Mar 13, 2014 | NacchoVoice

By Roland Gamache, PhD, MBA, Senior Director, Informatics, NACCHO

An informative article in this month’s Online Journal of Public Health Informatics, “Estimating Increased Electronic Laboratory Reporting Volumes for Meaningful Use: Implications for the Public Health Workforce,” shows the value electronic laboratory results reporting can bring to the public’s health.
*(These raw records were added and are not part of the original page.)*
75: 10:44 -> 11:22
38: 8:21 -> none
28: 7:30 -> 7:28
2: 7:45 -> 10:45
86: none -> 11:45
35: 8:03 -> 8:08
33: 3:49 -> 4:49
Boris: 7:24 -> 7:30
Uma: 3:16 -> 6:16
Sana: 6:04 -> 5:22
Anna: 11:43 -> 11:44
The article also describes how electronic reporting can capture the large portion of communicable disease cases that go unreported to better contain the spread of those diseases, confirming the efforts of the Office of the National Coordinator for Health IT (ONC) and the impact of Meaningful Use activities towards achieving these goals.
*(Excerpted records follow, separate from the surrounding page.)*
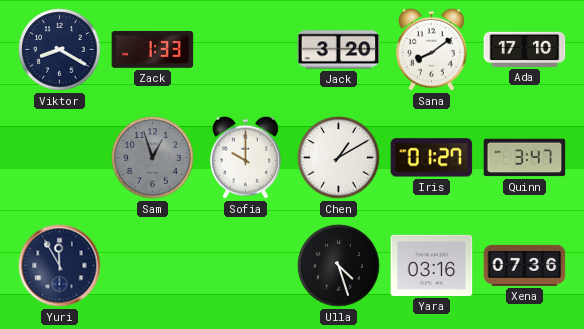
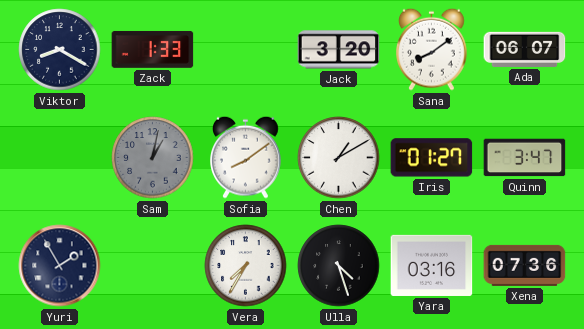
Ada: 17:10 -> 06:07
Sam: 12:57 -> 1:02
Sofia: 10:00 -> 8:09
Yuri: 11:55 -> 1:55
Vera: none -> 7:35
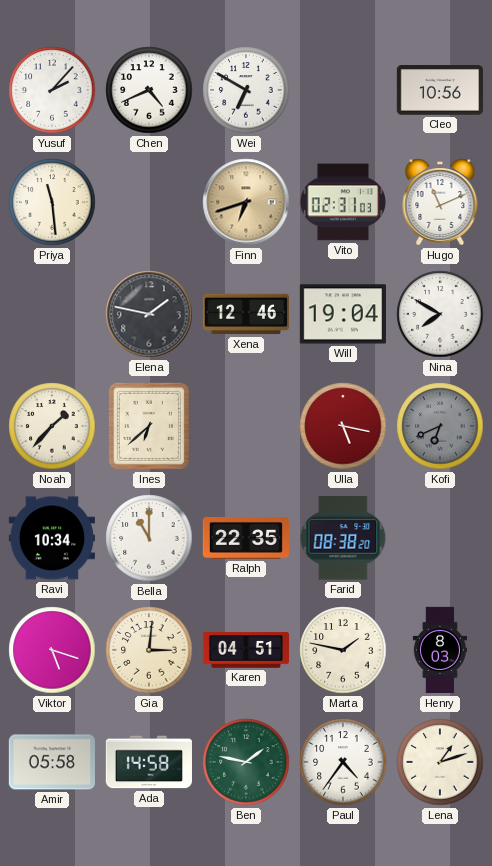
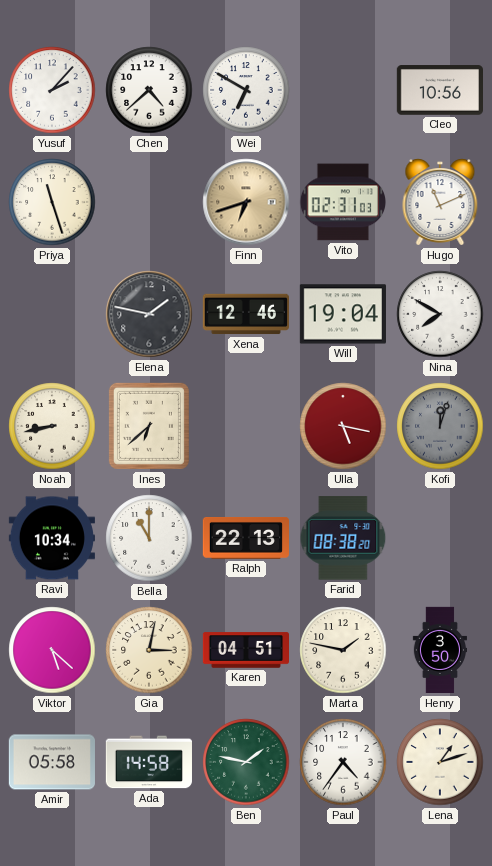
Chen: 4:41 -> 4:38
Priya: 11:29 -> 11:27
Noah: 1:37 -> 8:43
Kofi: 6:41 -> 12:03
Ralph: 22:35 -> 22:13
Viktor: 5:18 -> 5:22
Gia: 3:01 -> 3:02
Henry: 8:03 -> 3:50
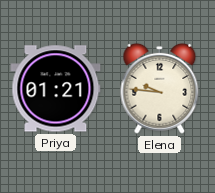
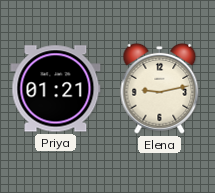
Elena: 9:46 -> 9:13
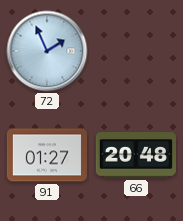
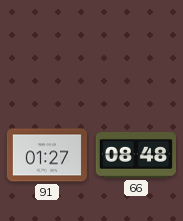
72: 1:56 -> none
66: 20:48 -> 08:48
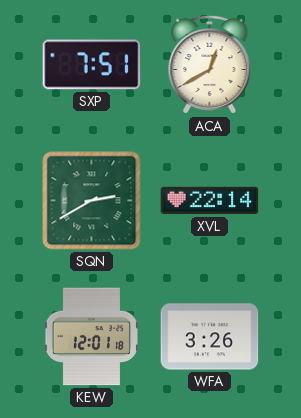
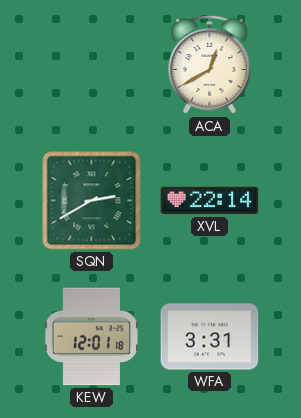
SXP: 7:51 -> none
WFA: 3:26 -> 3:31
More complete reporting through Electronic Laboratory Reporting (ELR) allows better prioritization of case investigation by public health, with increased focus on high priority/high impact diseases that pose the greatest threat to a community. This information allows health departments to investigate these events more rapidly and more efficiently, therefore preventing disease. According to Joseph Gibson, PhD, a co-author of this paper, “Without ELR, public health has been like a physician who only gets half of the test results ordered to determine how to treat a patient.”
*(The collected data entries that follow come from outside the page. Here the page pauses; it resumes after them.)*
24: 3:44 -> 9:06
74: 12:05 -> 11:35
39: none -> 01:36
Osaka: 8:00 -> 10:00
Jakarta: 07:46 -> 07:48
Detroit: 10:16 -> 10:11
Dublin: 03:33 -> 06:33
Public health departments can better protect their community’s health because this information will provide public health practitioners with a more complete picture of the unmet need in the community. This level of information will allow agencies to prioritize their resources more efficiently and effectively.

ELR makes the act of understanding the disease burden in the community more efficient while requiring less time for hospitals and labs to provide information to public health departments.

Additional lab reports are an important part of case investigations. More complete case reporting creates a better picture of actual diseases circulating in a community. An influx in lab reports or more thorough case reports do not hinder case investigations, but strengthens them because they create a better picture of actual diseases that are circulating in the community, and also allows for a larger data bank that can be used for future public health studies.

Nor does ELR increase the amount of disease in a community; it just provides more information about the notifiable diseases. The resources needed by public health required to respond to these diseases are just better understood because this information is reported more often to health departments. If we do not have a clear picture of what is going on in the community, how can public health departments do their job and protect the community?

The National Association of County and City Health Officials and the Association of State and Territorial Health Officials have documented the resource constraints in health departments as highlighted in the article. However, health departments are working with local, state and federal partners to build capacity so they can capitalize on the type of data flow that is envisioned in the scenarios described by this article.

Similarly, ELR has increased efficiency for lab reporting, helping to ensure that electronic case submissions can increase efficiency. Case reports submitted by clinicians with complete information will reduce the burden on public health.

In summary, ELR will improve the health status of the community by allowing health departments to more effectively and efficiently deploy its resources to improve their investigations about the spread of disease in their jurisdictions.

The views expressed within do not necessarily represent those of the sponsor.